Anglican Samizdat

May 1, 2009

Pollyanna Christianity

Filed under: Anglican Church of Canada — David Jenkins @ 3:46 pm

A thread on another blog started me thinking about how things could have gone so catastrophically wrong in the Western Anglican church without a large number of people standing up and saying “Enough – stop!”

In Canada, part of the reason is that we want so much to be Nice To Each Other (well, I don’t), so when we disagree we have to affirm people on the other side of the issue and, preferably have a “conversation”, rather than an argument.
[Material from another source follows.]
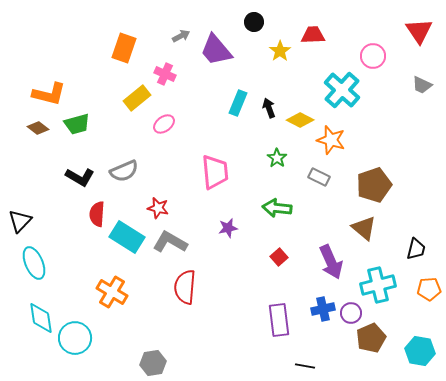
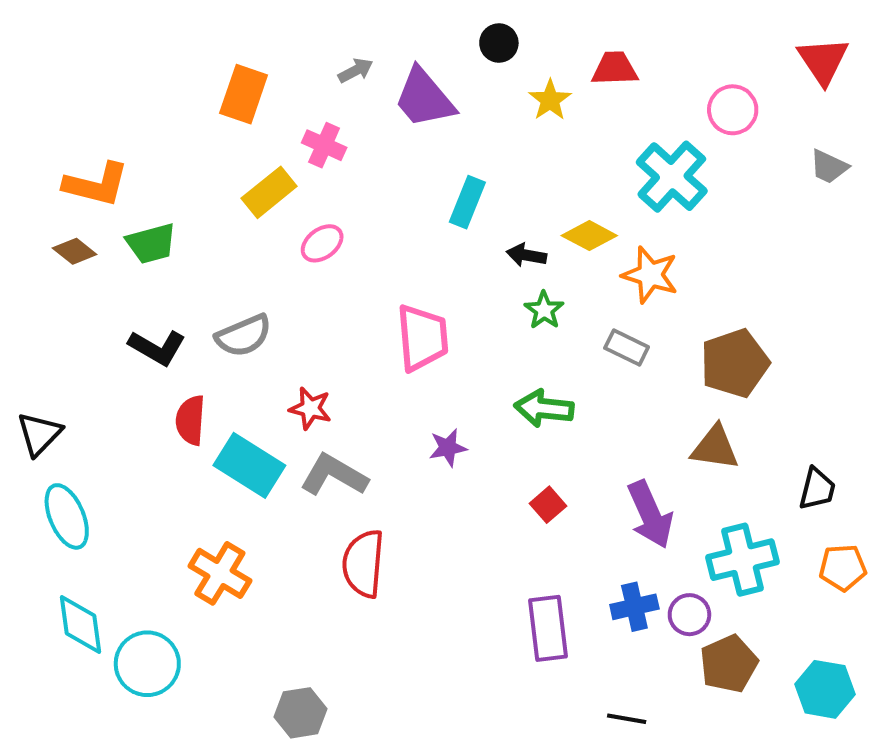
black arrow: (269, 108) -> (526, 255), moved, turned -60
brown triangle: (364, 228) -> (715, 448), turned -32
black line: (305, 366) -> (627, 719), moved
A tolerant, liberal drift has infected much of the Western church – to the extent that, when we disagree, it has to be at the level of “I’m OK,you’re OK” even if the truth demands that, if I’m right, you are really far from OK. This uncomfortable situation was incisively illustrated at a synod in the diocese of Niagara. When the issue of same sex blessings was discussed, a number of clergy stated that they could not go along with it because they could not contradict a clear biblical teaching. In the ensuing discussion, it became clear that many clergy were unwilling to admit that, as a Christian, one must at least attempt to adhere to clear biblical teaching. Finally, an astute fellow with a funny collar stood up and said with an air of one suffering a mortal insult: “you are saying that I am not a Christian!” Bingo.

Here, there is a plea for discussion to be conducted in “a positive, life giving way”. What does this mean? If the truth is that the “gate is narrow and the way is hard that leads to life, and those who find it are few”, then surely the positive and life-giving thing to do is to make the case for the “narrow way” as strenuously as possible; even if it means being less than nice.

When it comes to addressing church leaders who are leading their flock away from the narrow gate, I am a Luke 17:2 and Gal 5:12 enthusiast.



  1. I’ve spent a lot of time wondering about the question in your first paragraph.

    Part of the answer, I believe, is that until the Internet people did not realize how widespread the rot was and how it was growing. You would here stories that there was a heretical minister here and a Bible-denier there, but it was all undocumented and the tendency was to think of these people as representing a small minority of the kind that plagues every church.

    And there was some complacency. A few decades ago, Primate Edward “Call Me Ted” Scott was more heterodox than ++Fred Hiltz; Bishop Bothwell even more aggressively liberal than +Michael Bird. But I always thought in the back of my mind that there was a “silent majority” of the church that was solid and orthodox. I fear that I was deluding myself.

    Comment by Toral — May 1, 2009 @ 5:47 pm

  2. S.M. Hutchens of Touchstone magazine is discussing this very issue:

    Reading the last few weeks in the church fathers and reformers, I was struck once again by what we would call their rudeness. It is hard to go far in their writings without finding them bluntly identifying their opponents as heretics, perverts, madmen, liars, and tools of the devil.

    These days, however, polite Christian society will have none of that: It is the sort of thing one expects only of the unwashed fundamentalist. Truth be told, among many professing Christians, defamation, even though done frequently by the Lord and the apostolic writers, simply isn’t regarded as Christian conduct. What sort of person, after all, would call apparently well-intentioned and perfectly respectable people, often very important, very religious people, snakes or hypocrites, or compare them to dirty tableware, whitewashed tombs, or ravening wolves?

    Comment by Scott Gilbreath — May 2, 2009 @ 5:38 am

  3. Revelation 3:15–16

    I know your works, that you are neither cold nor hot. I wish you were cold or hot. So, because you are lukewarm, and neither hot nor cold, I will vomit you out of my mouth.

    Galatians 3: 1-3

    O stupid Galatians! Who has bewitched you, before whose eyes Jesus Christ was publicly portrayed as crucified? I want to learn only this from you: did you receive the Spirit from works of the law, or from faith in what you heard? Are you so stupid?

    Comment by Ellie M. — May 2, 2009 @ 9:47 am

  4. Scott – interesting, thanks.

    Ellie – exactly.

    Comment by David — May 2, 2009 @ 4:51 pm

  5. Yes, Scott, it is true that some of the Reformation rhetoric was very impolite. I read a treatise on sacred images by Hieronymus Emser the other day, and his denunciation of Andreas Karlstadt makes David look like a kitten. On the other hand, some of those guys seemed like they weren’t even listening to each other, which meant that some of their arguments weren’t as constructive as they might have been. I think it’s important to distinguish between being charitable and being too timid to call the other side wrong.